Ernst Herzfeld Society 16th Colloquium

Posted on 2021-07-03

July, 1st-3rd 2021 | Roma

Ernst Herzfeld Society 16th Colloquium 
The Arts and Archaeology of Funerary Cultures in Islam

 

Martina Massullo

Funerary Contexts in Afghanistan: Cemeteries from Ghazni

 

Several burial sites shape the landscape of Ghazni nowadays and even more used to do in the past. Since the 14th century, vast open-air graveyards, stone enclosures or mausoleums have gradually occupied the historical sites of the city and its surroundings. Whether in extensive cemeteries or mausoleums, inscribed marble tombstones were always associated to these funerary spaces. The majority of them are in a good state of preservation and currently safely stood in Afghan deposits. Tombstones display an appreciable variety of shapes and decorative patterns that have been analyzed in order to elaborate upon a systematic typology.
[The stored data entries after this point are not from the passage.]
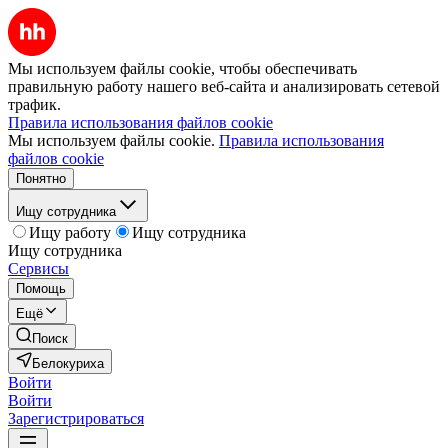
Мы используем файлы cookie, чтобы обеспечивать
правильную работу нашего веб-сайта и анализировать сетевой
трафик.
Правила использования файлов cookie
Мы используем файлы cookie.
Правила использования
файлов cookie
Понятно
Ищу сотрудника
Ищу работу
Ищу сотрудника
Ищу сотрудника
Сервисы
Помощь
Ещё
Поиск
Белокуриха
Войти
Войти
Зарегистрироваться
Epitaphs, mostly carved in Arabic, always bear the date of death which helps establishing a firm chronology of the corpus and a relative dating of the funerary sites that host them. A geo-referenced map locating funerary areas on the field clearly shows their location and distribution and let trace possible local itineraries of tomb-types. This study is yielding encouraging results on the relation between Ghazni funerary areas and tombstones which will be further analyzed in a comparative perspective with coeval cemeteries of the Afghan region.